- **ASSIGNMENT**: Omit the images, then print each record below exactly as it reads.

--- PROVIDED MATERIAL ---

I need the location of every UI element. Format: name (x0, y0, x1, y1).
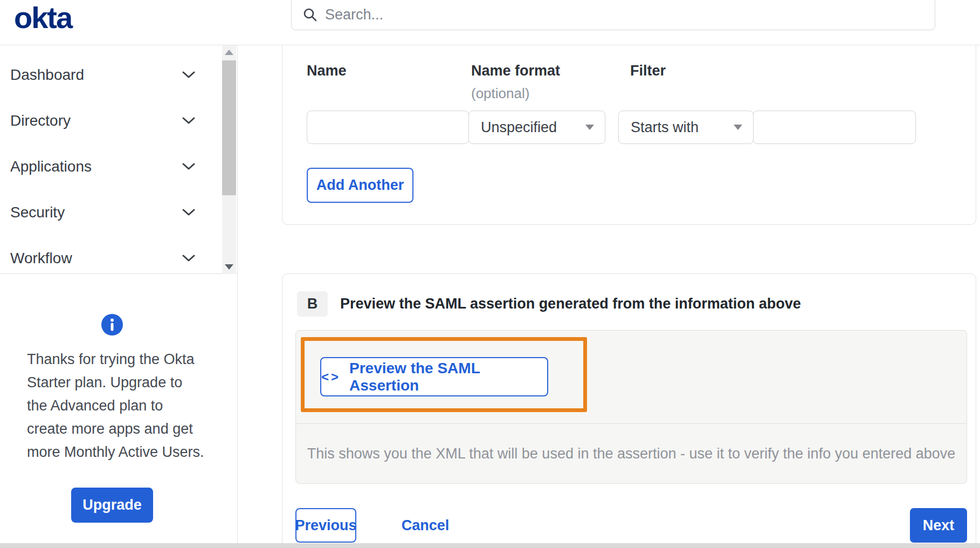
okta-admin-app: okta Dashboard Directory (0, 0, 980, 548)
trial-message-line: create more apps and get (27, 417, 210, 441)
scroll-down-icon[interactable] (222, 260, 236, 274)
upgrade-button[interactable]: Upgrade (71, 488, 153, 523)
trial-message-line: Starter plan. Upgrade to (27, 371, 210, 394)
sidebar-item-label: Applications (10, 158, 92, 175)
main-content: Name Name format (optional) Filter Unspe… (237, 45, 980, 548)
chevron-down-icon (182, 209, 195, 216)
sidebar-nav: Dashboard Directory Applications Securit… (0, 45, 237, 274)
sidebar-item-dashboard[interactable]: Dashboard (0, 52, 237, 98)
panel-description: This shows you the XML that will be used… (307, 446, 956, 462)
okta-logo: okta (14, 0, 72, 35)
sidebar-item-directory[interactable]: Directory (0, 98, 237, 143)
section-b-header: B Preview the SAML assertion generated f… (297, 291, 801, 317)
trial-message: Thanks for trying the Okta Starter plan.… (27, 348, 210, 464)
optional-label: (optional) (471, 85, 529, 102)
sidebar: Dashboard Directory Applications Securit… (0, 45, 237, 548)
chevron-down-icon (182, 71, 195, 79)
sidebar-item-label: Directory (10, 112, 71, 129)
sidebar-scrollbar[interactable] (222, 45, 236, 274)
filter-operator-select[interactable]: Starts with (618, 111, 754, 144)
attributes-form-card: Name Name format (optional) Filter Unspe… (282, 45, 976, 225)
saml-preview-card: B Preview the SAML assertion generated f… (282, 273, 976, 548)
preview-saml-label: Preview the SAML Assertion (349, 360, 547, 394)
global-search (291, 0, 935, 30)
trial-message-line: Thanks for trying the Okta (27, 348, 210, 371)
scroll-up-icon[interactable] (222, 45, 236, 59)
chevron-down-icon (182, 117, 195, 125)
sidebar-item-applications[interactable]: Applications (0, 143, 237, 189)
search-input[interactable] (325, 6, 935, 23)
trial-message-line: more Monthly Active Users. (27, 441, 210, 464)
code-icon: <> (321, 369, 341, 385)
sidebar-item-security[interactable]: Security (0, 189, 237, 235)
caret-down-icon (734, 125, 742, 130)
chevron-down-icon (182, 163, 195, 170)
search-icon (302, 7, 318, 22)
next-button[interactable]: Next (910, 508, 967, 543)
filter-operator-value: Starts with (631, 119, 699, 136)
preview-panel: <> Preview the SAML Assertion This shows… (295, 330, 967, 484)
section-b-title: Preview the SAML assertion generated fro… (340, 296, 801, 312)
caret-down-icon (585, 125, 594, 130)
bottom-page-edge (0, 543, 980, 548)
trial-message-line: the Advanced plan to (27, 394, 210, 417)
info-icon (101, 314, 123, 335)
sidebar-item-label: Workflow (10, 250, 72, 267)
sidebar-item-label: Dashboard (10, 66, 84, 84)
sidebar-item-workflow[interactable]: Workflow (0, 235, 237, 281)
previous-button[interactable]: Previous (295, 508, 356, 543)
app-header: okta (0, 0, 980, 45)
add-another-button[interactable]: Add Another (307, 168, 413, 203)
name-format-value: Unspecified (481, 119, 557, 136)
name-column-label: Name (307, 63, 347, 79)
preview-panel-bottom: This shows you the XML that will be used… (296, 423, 967, 483)
preview-panel-top: <> Preview the SAML Assertion (296, 331, 967, 423)
filter-value-input[interactable] (753, 111, 916, 144)
scrollbar-thumb[interactable] (222, 60, 236, 195)
name-format-column-label: Name format (471, 63, 560, 79)
cancel-button[interactable]: Cancel (396, 508, 455, 543)
step-b-badge: B (297, 291, 328, 317)
preview-saml-button[interactable]: <> Preview the SAML Assertion (320, 357, 548, 396)
name-format-select[interactable]: Unspecified (468, 111, 605, 144)
filter-column-label: Filter (630, 63, 666, 79)
sidebar-item-label: Security (10, 204, 65, 221)
attribute-name-input[interactable] (307, 111, 469, 144)
chevron-down-icon (182, 255, 195, 262)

---

- **SOLUTION**:
I need the location of every UI element. Format: name (x0, y0, x1, y1).
okta-admin-app: okta Dashboard Directory (0, 0, 980, 548)
trial-message-line: create more apps and get (27, 417, 210, 441)
scroll-down-icon[interactable] (222, 260, 236, 274)
upgrade-button[interactable]: Upgrade (71, 488, 153, 523)
trial-message-line: Starter plan. Upgrade to (27, 371, 210, 394)
sidebar-item-label: Applications (10, 158, 92, 175)
main-content: Name Name format (optional) Filter Unspe… (237, 45, 980, 548)
chevron-down-icon (182, 209, 195, 216)
sidebar-nav: Dashboard Directory Applications Securit… (0, 45, 237, 274)
sidebar-item-dashboard[interactable]: Dashboard (0, 52, 237, 98)
panel-description: This shows you the XML that will be used… (307, 446, 956, 462)
okta-logo: okta (14, 0, 72, 35)
sidebar-item-directory[interactable]: Directory (0, 98, 237, 143)
section-b-header: B Preview the SAML assertion generated f… (297, 291, 801, 317)
trial-message: Thanks for trying the Okta Starter plan.… (27, 348, 210, 464)
optional-label: (optional) (471, 85, 529, 102)
sidebar: Dashboard Directory Applications Securit… (0, 45, 237, 548)
chevron-down-icon (182, 71, 195, 79)
sidebar-item-label: Directory (10, 112, 71, 129)
sidebar-scrollbar[interactable] (222, 45, 236, 274)
filter-operator-select[interactable]: Starts with (618, 111, 754, 144)
attributes-form-card: Name Name format (optional) Filter Unspe… (282, 45, 976, 225)
saml-preview-card: B Preview the SAML assertion generated f… (282, 273, 976, 548)
preview-saml-label: Preview the SAML Assertion (349, 360, 547, 394)
global-search (291, 0, 935, 30)
trial-message-line: Thanks for trying the Okta (27, 348, 210, 371)
scroll-up-icon[interactable] (222, 45, 236, 59)
chevron-down-icon (182, 117, 195, 125)
sidebar-item-applications[interactable]: Applications (0, 143, 237, 189)
search-input[interactable] (325, 6, 935, 23)
trial-message-line: more Monthly Active Users. (27, 441, 210, 464)
code-icon: <> (321, 369, 341, 385)
sidebar-item-security[interactable]: Security (0, 189, 237, 235)
caret-down-icon (734, 125, 742, 130)
chevron-down-icon (182, 163, 195, 170)
search-icon (302, 7, 318, 22)
next-button[interactable]: Next (910, 508, 967, 543)
filter-operator-value: Starts with (631, 119, 699, 136)
preview-panel: <> Preview the SAML Assertion This shows… (295, 330, 967, 484)
section-b-title: Preview the SAML assertion generated fro… (340, 296, 801, 312)
caret-down-icon (585, 125, 594, 130)
bottom-page-edge (0, 543, 980, 548)
trial-message-line: the Advanced plan to (27, 394, 210, 417)
info-icon (101, 314, 123, 335)
sidebar-item-label: Workflow (10, 250, 72, 267)
sidebar-item-label: Dashboard (10, 66, 84, 84)
sidebar-item-workflow[interactable]: Workflow (0, 235, 237, 281)
previous-button[interactable]: Previous (295, 508, 356, 543)
app-header: okta (0, 0, 980, 45)
add-another-button[interactable]: Add Another (307, 168, 413, 203)
name-format-value: Unspecified (481, 119, 557, 136)
name-column-label: Name (307, 63, 347, 79)
preview-panel-bottom: This shows you the XML that will be used… (296, 423, 967, 483)
preview-panel-top: <> Preview the SAML Assertion (296, 331, 967, 423)
filter-value-input[interactable] (753, 111, 916, 144)
scrollbar-thumb[interactable] (222, 60, 236, 195)
name-format-column-label: Name format (471, 63, 560, 79)
cancel-button[interactable]: Cancel (396, 508, 455, 543)
step-b-badge: B (297, 291, 328, 317)
preview-saml-button[interactable]: <> Preview the SAML Assertion (320, 357, 548, 396)
name-format-select[interactable]: Unspecified (468, 111, 605, 144)
filter-column-label: Filter (630, 63, 666, 79)
sidebar-item-label: Security (10, 204, 65, 221)
attribute-name-input[interactable] (307, 111, 469, 144)
chevron-down-icon (182, 255, 195, 262)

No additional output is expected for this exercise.